In principle, the classification technique in Intelligent Document Processing consists of three steps:
Preparing data sets for classification training
At this step, the requested document classes are defined. For each document class, several document examples—with similar appearance and/or content—are selected. With the help of machine learning and NLP algorithms, ABBYY technology analyzes the training documents within each document class and defines parameters that should be used to identify the respective document class.

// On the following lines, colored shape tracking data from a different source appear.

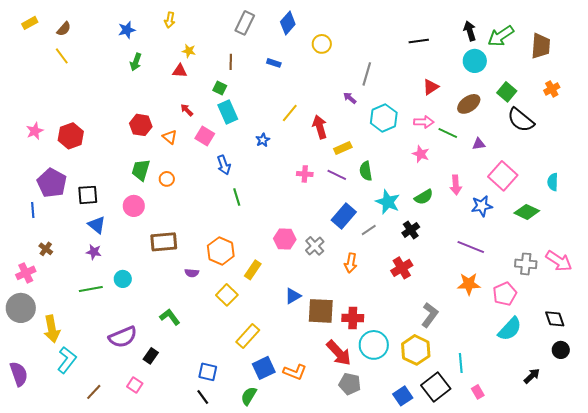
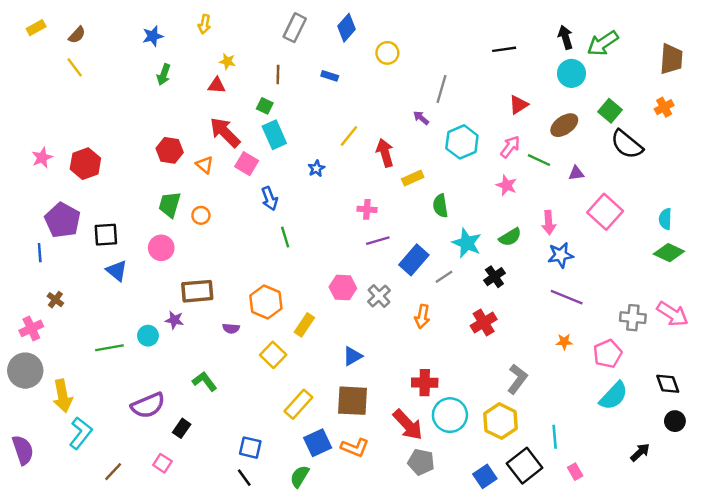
brown trapezoid: (541, 46) -> (671, 59), moved
red arrow: (187, 110) -> (225, 132), size x2.0
pink arrow: (424, 122) -> (510, 147), turned -54
purple line: (337, 175) -> (378, 241), moved, turned -42
blue star: (482, 206) -> (561, 255), moved
green diamond: (527, 212) -> (669, 253), moved
purple star: (94, 252) -> (174, 320), moved
orange star: (469, 284) -> (564, 342), size x0.6
brown square: (321, 311) -> (353, 401), moved

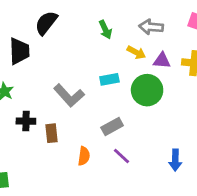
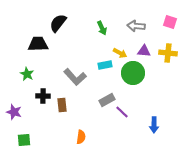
black trapezoid: (19, 51) -> (38, 44), turned -90
yellow arrow: (136, 52) -> (120, 53), moved
orange semicircle: (84, 156) -> (81, 137), moved
purple line: (121, 156) -> (122, 112), moved

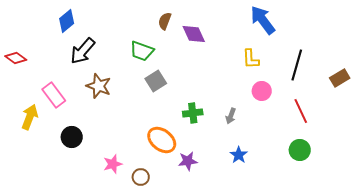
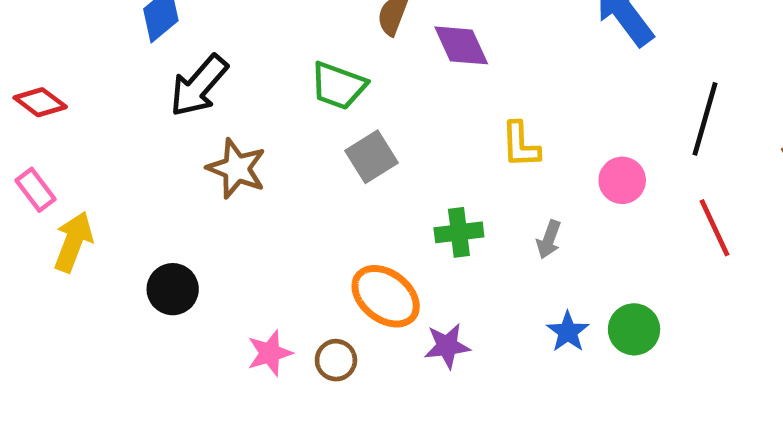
yellow L-shape: (251, 59) -> (520, 145), moved
pink rectangle: (54, 95) -> (35, 190), moved, size x0.7
green circle: (300, 150) -> (634, 329), moved
brown circle: (141, 177) -> (336, 360), moved

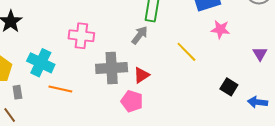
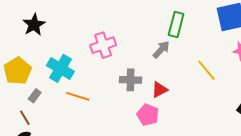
pink cross: (81, 36) -> (103, 45), turned -30
gray cross: (112, 68) -> (131, 80), size x0.7
gray rectangle: (17, 92) -> (35, 96), turned 40

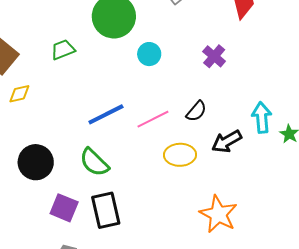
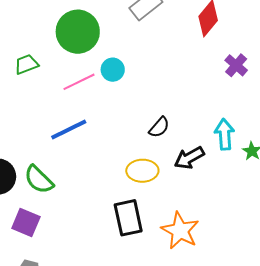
purple cross: (214, 56) -> (236, 65), moved
pink line: (153, 119) -> (79, 82), moved
green semicircle: (94, 162) -> (39, 180), moved
black rectangle: (106, 210) -> (128, 218), moved

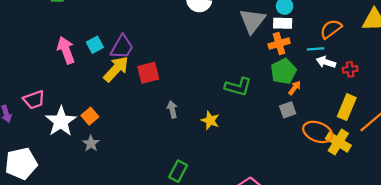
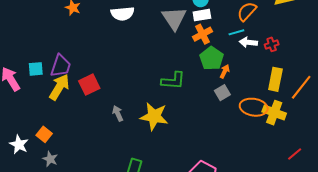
cyan square: (95, 45) -> (36, 69), turned 35
yellow star: (210, 120) -> (154, 116), size x1.6
white star: (61, 121) -> (19, 145), size x0.7

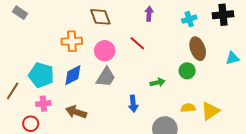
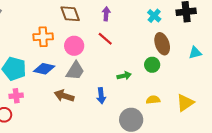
purple arrow: (149, 14) -> (106, 14), moved
cyan cross: (189, 19) -> (154, 16), turned -32
blue diamond: (73, 75) -> (44, 69), turned 40
yellow triangle: (210, 111) -> (185, 103), moved
brown arrow: (76, 112) -> (64, 96), moved

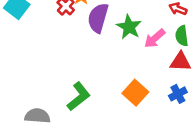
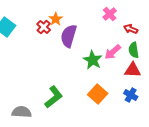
green star: (129, 27) -> (93, 60), moved
blue cross: (178, 94) -> (131, 95), turned -32

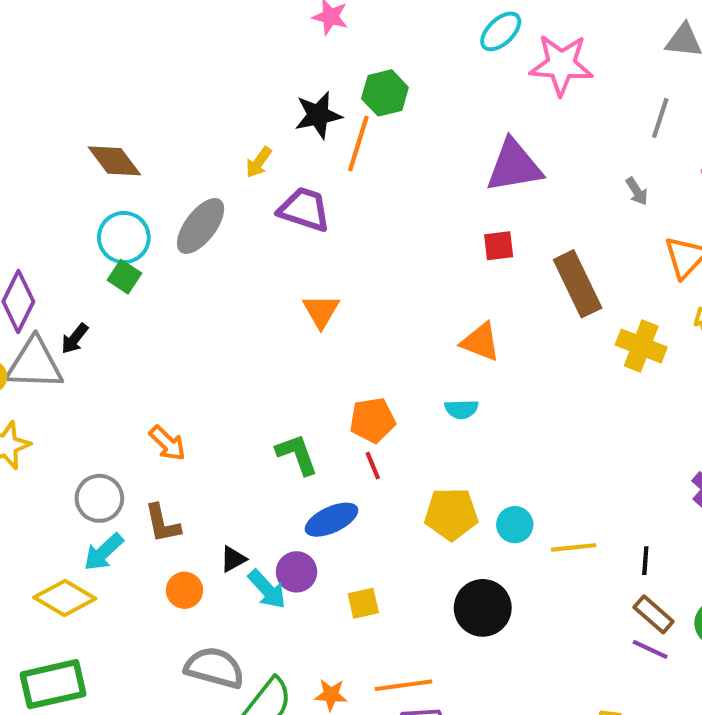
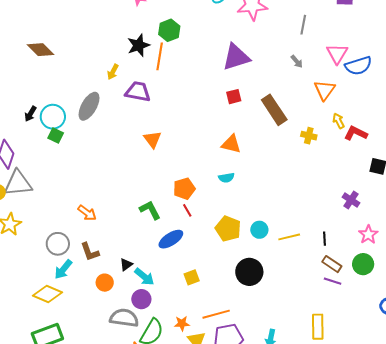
brown diamond: (114, 161) -> (40, 50), moved
black arrow: (75, 339) -> (30, 114), moved
yellow cross: (641, 346) -> (309, 136), size x0.7
yellow pentagon: (451, 514) -> (228, 229), turned 30
purple circle: (297, 572) -> (141, 299), moved

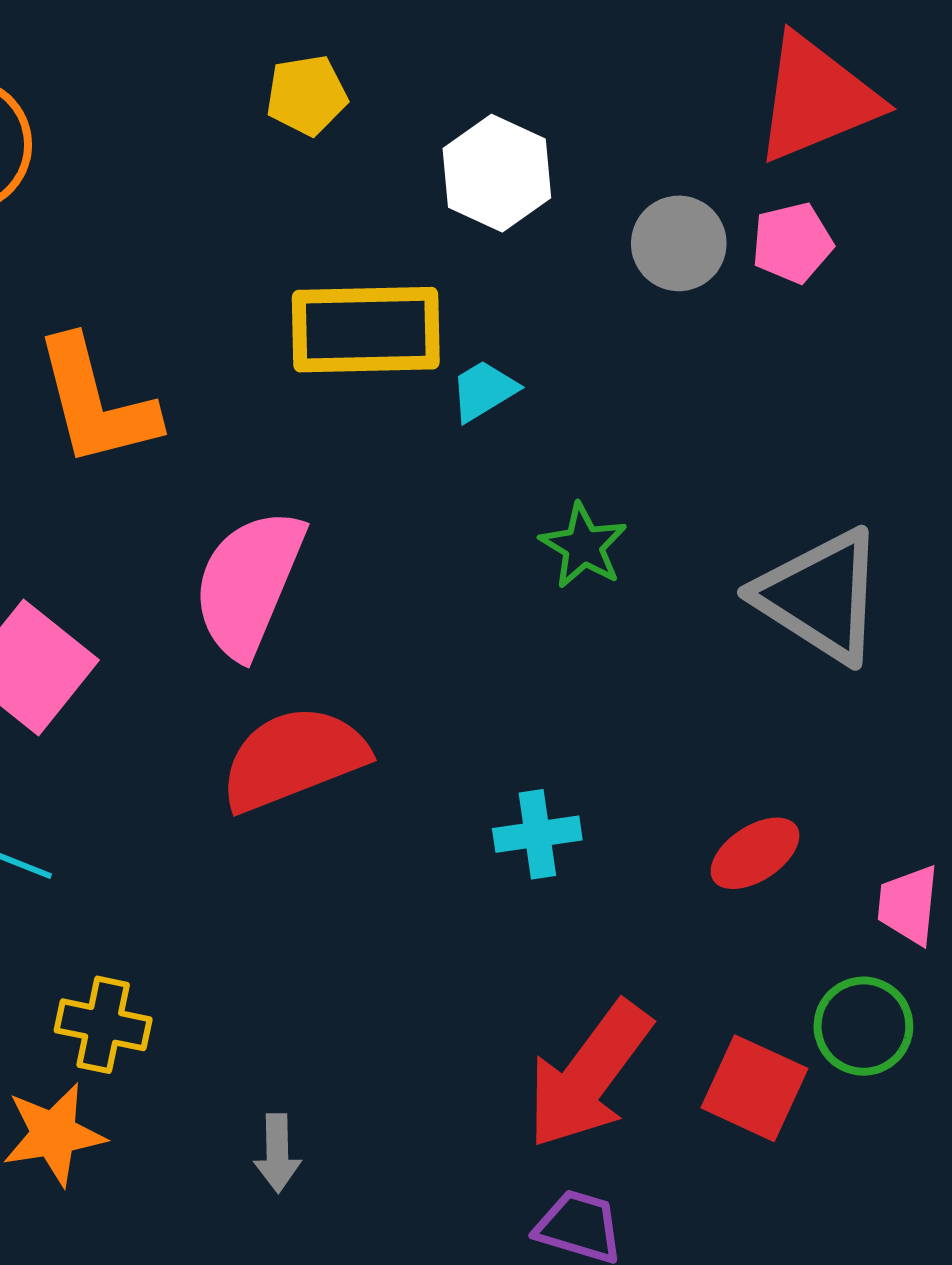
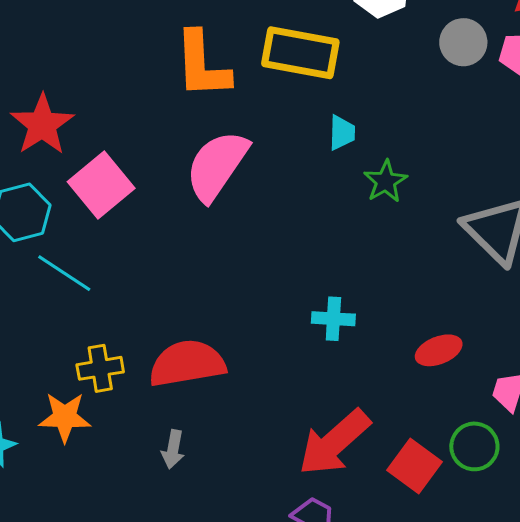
cyan trapezoid: (484, 391) -> (342, 133), moved, turned 111
orange L-shape: (96, 402) -> (202, 65), moved
red semicircle: (293, 758) -> (187, 363), moved
yellow cross: (103, 1025) -> (100, 368), turned -33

Training the Classification Model
Information about document classes and respective parameters is imported into the Classification Model, and the Classification Model is trained during this step. The model can use Image Classifier, Text Classifier, or a combination of both. The performance can be optimized by defining the balance between high recall and high precision. Cross-validation of data is available to test the quality of the Classification Model.
Classification deployment
During the classification process, the Classification Model analyzes each incoming document. To correctly determine the document type, the Classification Model calculates requested parameters for each document and compares them with the information it received during the training step. Developers can create a routine, allowing users to flexibly update the training data set and re-train the Classification Model.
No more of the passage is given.